Problem details: Would you write out the full listing exactly, without any pictures?

Extracted material:
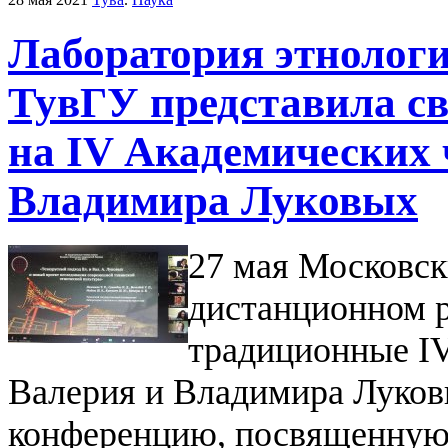
Лаборатория этнолог
ТувГУ представила с
на IV Академических 
Владимира Луковых
27 мая Московск
дистанционном 
традиционные I
Валерия и Владимира Луко
конференцию, посвященную 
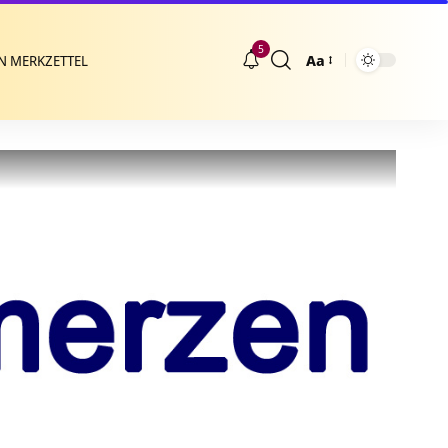
5
Aa
N MERKZETTEL
Größenänderung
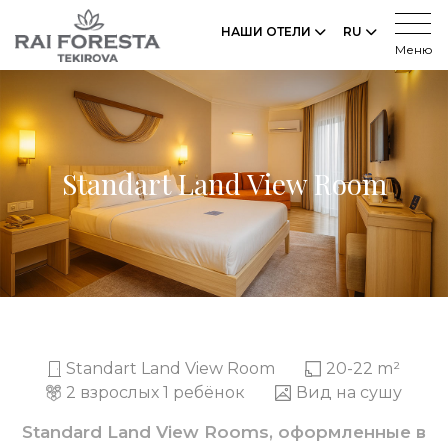
НАШИ ОТЕЛИ
RU
Меню
Standart Land View Room
Standart Land View Room
20-22 m²
2 взрослых 1 ребёнок
Вид на сушу
Standard Land View Rooms, оформленные в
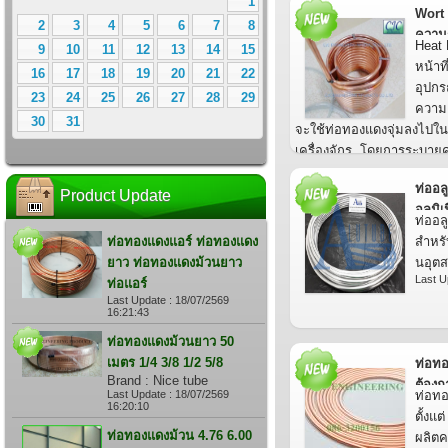
1
Wort
2
3
4
5
6
7
8
ความ
Heat 
9
10
11
12
13
14
15
ร้อน2ช
หน้าท
16
17
18
19
20
21
22
อุปกร
23
24
25
26
27
28
29
ความเ
30
31
จะใช้ท่อทองแดงจุ่มลงไปในน
เครื่องจักร. โดยการระบา
ด้วยน้ำเย็น หรือ การต่อระบ
ท่ออล
อุณหภูมิเย็นไหลผ่านท่อทอ
Product Update
อลูมิ
สามารถใช้ได้หลายอุตสาหก
ท่ออล
อาหาร.
ท่อทองแดงแอร์ ท่อทองแดง
สำหรั
Last Update : 18/07/2026
ยาว ท่อทองแดงม้วนยาว
นอุตส
Last U
ท่อแอร์
Last Update : 18/07/2569
16:21:43
ท่อทองแดงม้วนยาว 50
เมตร 1/4 3/8 1/2 5/8
ท่อทอ
Brand : Nice tube
ต้องก
Last Update : 18/07/2569
ท่อทอ
16:20:10
ตั้งแต
ท่อทองแดงม้วน 4.76 6.00
ผลิตค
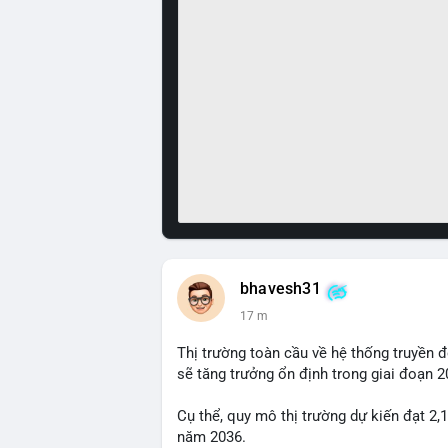
bhavesh31
17 m
Thị trường toàn cầu về hệ thống truyền 
sẽ tăng trưởng ổn định trong giai đoạn 
Cụ thể, quy mô thị trường dự kiến đạt 2,
năm 2036.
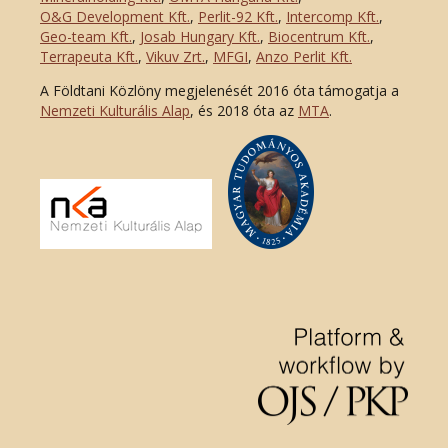
O&G Development Kft
.
,
Perlit-92 Kft.
,
Intercomp Kft.
,
Geo-team Kft.
,
Josab Hungary Kft.
,
Biocentrum Kft.
,
Terrapeuta Kft.
,
Vikuv Zrt.
,
MFGI
,
Anzo Perlit Kft.
A Földtani Közlöny megjelenését 2016 óta támogatja a
Nemzeti Kulturális Alap
, és 2018 óta az
MTA
.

Solution to this exercise:
Лаборатория этнолог
ТувГУ представила с
на IV Академических 
Владимира Луковых
27 мая Московск
дистанционном 
традиционные I
Валерия и Владимира Луко
конференцию, посвященную 
5
Aa
N MERKZETTEL
Größenänderung
НАШИ ОТЕЛИ
RU
Меню
Standart Land View Room
Standart Land View Room
20-22 m²
2 взрослых 1 ребёнок
Вид на сушу
Standard Land View Rooms, оформленные в
1
Wort
2
3
4
5
6
7
8
ความ
Heat 
9
10
11
12
13
14
15
ร้อน2ช
หน้าท
16
17
18
19
20
21
22
อุปกร
23
24
25
26
27
28
29
ความเ
30
31
จะใช้ท่อทองแดงจุ่มลงไปในน
เครื่องจักร. โดยการระบา
ด้วยน้ำเย็น หรือ การต่อระบ
ท่ออล
อุณหภูมิเย็นไหลผ่านท่อทอ
Product Update
อลูมิ
สามารถใช้ได้หลายอุตสาหก
ท่ออล
อาหาร.
ท่อทองแดงแอร์ ท่อทองแดง
สำหรั
Last Update : 18/07/2026
ยาว ท่อทองแดงม้วนยาว
นอุตส
Last U
ท่อแอร์
Last Update : 18/07/2569
16:21:43
ท่อทองแดงม้วนยาว 50
เมตร 1/4 3/8 1/2 5/8
ท่อทอ
Brand : Nice tube
ต้องก
Last Update : 18/07/2569
ท่อทอ
16:20:10
ตั้งแต
ท่อทองแดงม้วน 4.76 6.00
ผลิตค
bhavesh31
17 m
Thị trường toàn cầu về hệ thống truyền 
sẽ tăng trưởng ổn định trong giai đoạn 
Cụ thể, quy mô thị trường dự kiến đạt 2,
năm 2036.
O&G Development Kft
.
,
Perlit-92 Kft.
,
Intercomp Kft.
,
Geo-team Kft.
,
Josab Hungary Kft.
,
Biocentrum Kft.
,
Terrapeuta Kft.
,
Vikuv Zrt.
,
MFGI
,
Anzo Perlit Kft.
A Földtani Közlöny megjelenését 2016 óta támogatja a
Nemzeti Kulturális Alap
, és 2018 óta az
MTA
.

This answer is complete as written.